Neural Networks and Deep Learning: Neural networks, particularly deep neural networks, are a fundamental component of many AI learning algorithms. These networks consist of interconnected layers of artificial neurons that learn to represent complex patterns in the data through iterative optimization of their parameters.
AI learns by extracting patterns and relationships from data, either through supervised, unsupervised, or reinforcement learning techniques, often leveraging neural networks and deep learning architectures. The choice of learning approach depends on the nature of the task, the availability of labeled data, and the desired outcomes.
Machine learning is a subset of artificial intelligence that focuses on the development of algorithms and models that enable computers to learn from data and make predictions or decisions without being explicitly programmed to do so.
Subset of Artificial Intelligence: Machine learning is described as a subset of artificial intelligence. This means that machine learning is a specialized area within the broader field of AI, focusing specifically on how computers can learn from data to perform tasks without being explicitly programmed.

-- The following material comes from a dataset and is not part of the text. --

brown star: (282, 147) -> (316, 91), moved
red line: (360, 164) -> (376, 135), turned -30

Development of Algorithms and Models: Machine learning involves the creation and refinement of algorithms and models. These algorithms and models are designed to analyze data and extract patterns or relationships that can be used for making predictions or decisions.
Learning from Data: The core idea of machine learning is that computers can learn from data. Instead of being explicitly programmed with rules to follow, machine learning algorithms are trained on large amounts of data. By analyzing this data, the algorithms can identify patterns and trends that they use to improve their performance.

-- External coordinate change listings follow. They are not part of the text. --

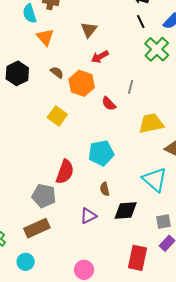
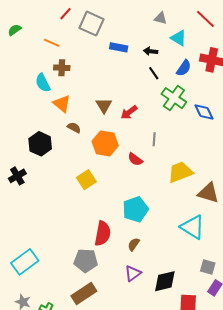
brown triangle: (89, 30) -> (104, 105), moved
red arrow: (100, 57) -> (129, 112), moved
brown semicircle: (57, 72) -> (74, 128), moved
yellow square: (57, 116) -> (86, 180), turned 30
brown semicircle: (105, 189) -> (134, 244), moved, turned 56
black diamond: (126, 211) -> (165, 281), moved
gray square: (163, 221) -> (208, 267), turned 35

Making Predictions or Decisions: Once trained, machine learning models can make predictions or decisions based on new, unseen data. For example, a model trained on historical stock market data could predict future stock prices, or a model trained on medical images could diagnose diseases.

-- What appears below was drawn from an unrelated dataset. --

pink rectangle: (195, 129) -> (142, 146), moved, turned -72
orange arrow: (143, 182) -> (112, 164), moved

Machine learning is a specialized area within artificial intelligence that focuses on developing algorithms and models capable of learning from data to make predictions or decisions without explicit programming instructions.
Conclusions: "Data structures are essential building blocks in obtaining efficient algorithms for methods of application."
"Thinking structurally about decision problems in order to make informed management decisions."
Plus add: layered network architecture, Link Layer protocols, high-speed packet switching, queueing theory, Local Area Networks, and Wide Area Networking issues, including routing and flow control.